About this task:
Reprint all of the data below exactly as shown and skip every image.

Entries provided:
···

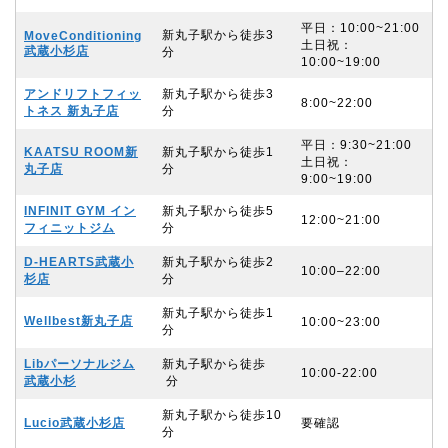
平⽇：10:00~21:00
新丸子駅から徒歩3
MoveConditioning
⼟⽇祝：
武蔵小杉店
分
10:00~19:00
アンドリフトフィッ
新丸子駅から徒歩3
8:00~22:00
トネス 新丸子店
分
平日：9:30~21:00
KAATSU ROOM新
新丸子駅から徒歩1
土日祝：
丸子店
分
9:00~19:00
INFINIT GYM イン
新丸子駅から徒歩5
12:00~21:00
フィニットジム
分
D-HEARTS武蔵小
新丸子駅から徒歩2
10:00–22:00
杉店
分
新丸子駅から徒歩1
Wellbest新丸子店
10:00~23:00
分
Libパーソナルジム
新丸子駅から徒歩
10:00-22:00
武蔵小杉
分
新丸子駅から徒歩10
Lucio武蔵小杉店
要確認
分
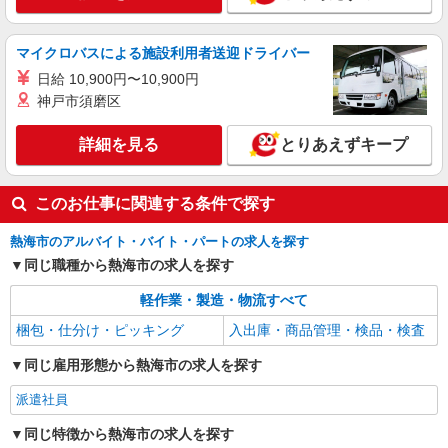
マイクロバスによる施設利用者送迎ドライバー
日給 10,900円〜10,900円
神戸市須磨区
詳細を見る
とりあえずキープ
このお仕事に関連する条件で探す
熱海市のアルバイト・バイト・パートの求人を探す
同じ職種から熱海市の求人を探す
軽作業・製造・物流すべて
梱包・仕分け・ピッキング
入出庫・商品管理・検品・検査
同じ雇用形態から熱海市の求人を探す
派遣社員
同じ特徴から熱海市の求人を探す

···

Task solution:
平⽇：10:00~21:00
新丸子駅から徒歩3
MoveConditioning
⼟⽇祝：
武蔵小杉店
分
10:00~19:00
アンドリフトフィッ
新丸子駅から徒歩3
8:00~22:00
トネス 新丸子店
分
平日：9:30~21:00
KAATSU ROOM新
新丸子駅から徒歩1
土日祝：
丸子店
分
9:00~19:00
INFINIT GYM イン
新丸子駅から徒歩5
12:00~21:00
フィニットジム
分
D-HEARTS武蔵小
新丸子駅から徒歩2
10:00–22:00
杉店
分
新丸子駅から徒歩1
Wellbest新丸子店
10:00~23:00
分
Libパーソナルジム
新丸子駅から徒歩
10:00-22:00
武蔵小杉
分
新丸子駅から徒歩10
Lucio武蔵小杉店
要確認
分
マイクロバスによる施設利用者送迎ドライバー
日給 10,900円〜10,900円
神戸市須磨区
詳細を見る
とりあえずキープ
このお仕事に関連する条件で探す
熱海市のアルバイト・バイト・パートの求人を探す
同じ職種から熱海市の求人を探す
軽作業・製造・物流すべて
梱包・仕分け・ピッキング
入出庫・商品管理・検品・検査
同じ雇用形態から熱海市の求人を探す
派遣社員
同じ特徴から熱海市の求人を探す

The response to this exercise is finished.